Когда начался новый семестр, Элис все чаще казалась серьезно озабоченной. Она часто хмурилась, бросая взгляд на большие белые конверты у себя на столе, продолжавшие приходить с завидной регулярностью. Однажды Элизабет едва не решилась спросить о них у подруги, но в последний момент передумала, решив, что они как-то связаны с подготовкой очередного реферата.

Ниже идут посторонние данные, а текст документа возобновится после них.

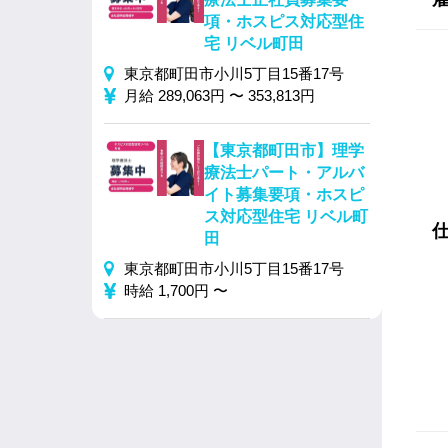
項・ホスピス対応型住
宅 リベル町田
東京都町田市小川5丁目15番17号
月給 289,063円 〜 353,813円
【東京都町田市】理学
療法士パート・アルバ
イト募集要項・ホスピ
ス対応型住宅 リベル町
田
東京都町田市小川5丁目15番17号
時給 1,700円 〜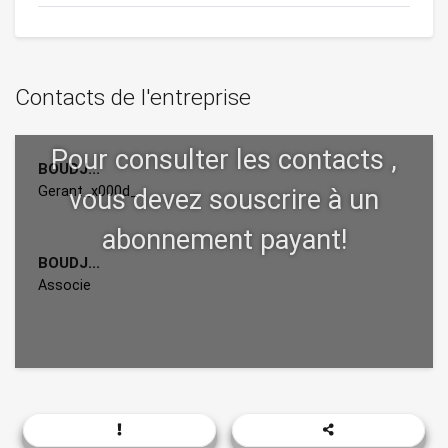
Contacts de l'entreprise
BOUDJ...
Gerant_x000d_
BOUDJ...
Associe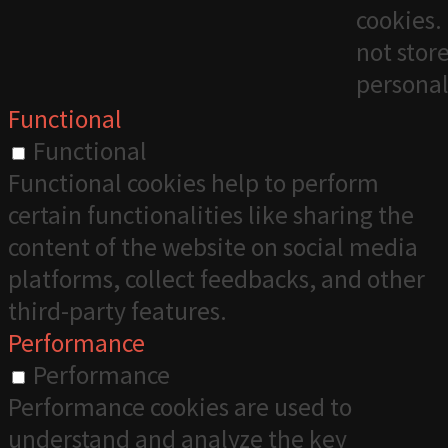
cookies. 
not stor
personal
Functional
Functional
Functional cookies help to perform
certain functionalities like sharing the
content of the website on social media
platforms, collect feedbacks, and other
third-party features.
Performance
Performance
Performance cookies are used to
understand and analyze the key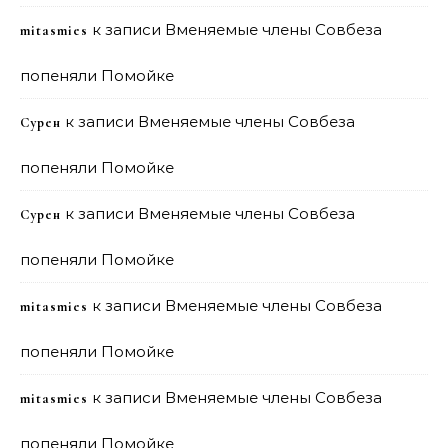
к записи
Вменяемые члены Совбеза
mitasmies
попеняли Помойке
к записи
Вменяемые члены Совбеза
Сурен
попеняли Помойке
к записи
Вменяемые члены Совбеза
Сурен
попеняли Помойке
к записи
Вменяемые члены Совбеза
mitasmies
попеняли Помойке
к записи
Вменяемые члены Совбеза
mitasmies
попеняли Помойке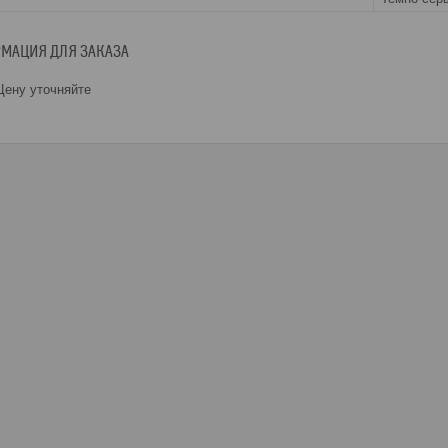
МАЦИЯ ДЛЯ ЗАКАЗА
ену уточняйте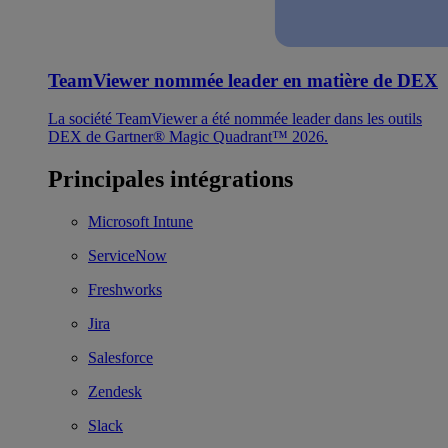
TeamViewer nommée leader en matière de DEX
La société TeamViewer a été nommée leader dans les outils
DEX de Gartner® Magic Quadrant™ 2026.
Principales intégrations
Microsoft Intune
ServiceNow
Freshworks
Jira
Salesforce
Zendesk
Slack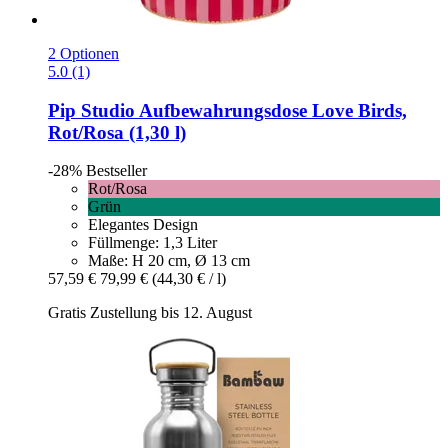
2 Optionen
5.0 (1)
Pip Studio
Aufbewahrungsdose Love Birds,
Rot/Rosa (1,30 l)
-28%
Bestseller
Rot/Rosa
Grün
Elegantes Design
Füllmenge: 1,3 Liter
Maße: H 20 cm, Ø 13 cm
57,59 €
79,99 €
(44,30 € / l)
Gratis Zustellung bis 12. August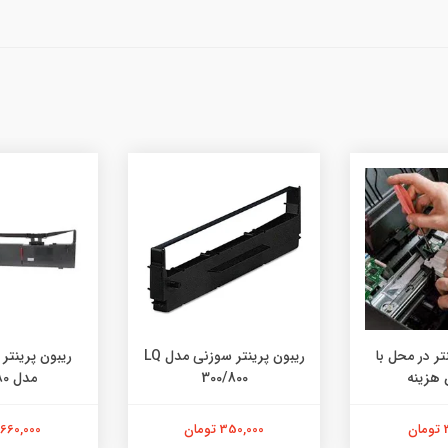
ریبون پرینتر سوزنی مدل LQ
ریبون پرینتر سوزنی میوا
پرینتر چندک
300/8
مدل LQ2180
مدل MF237w با گوشی
تومان
660,000 تومان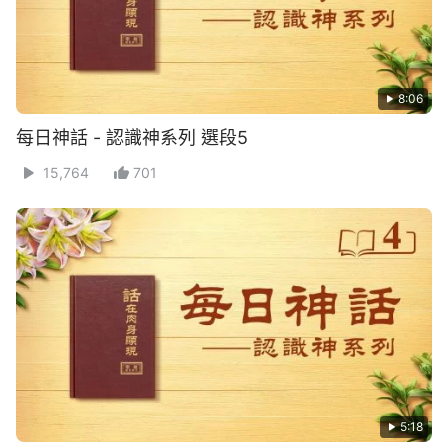
8:06
每日神話 - 認識神系列 選段5
15,764
701
5:18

В тот день Эд пригласил Элизабет поужинать в ресторан, и когда они вернулись, шел сильный снег.
– До завтра? – спросил он. – У меня дома?
– Договорились. Я приготовлю поп-корн.
– Отлично, – сказал он и поцеловал ее. – Я люблю тебя, Бет.
– И я тебя.
– Может, завтра останешься у меня? – тихо спросил он.
– Хорошо, – ответила она, заглядывая ему в глаза. – Если хочешь.
– Хочу, – еле слышно подтвердил он. – Спокойной ночи, малышка.
– И тебе спокойной ночи.
Элизабет тихо, чтобы не разбудить Элис, вошла в комнату, но та не спала и сидела за своим столом.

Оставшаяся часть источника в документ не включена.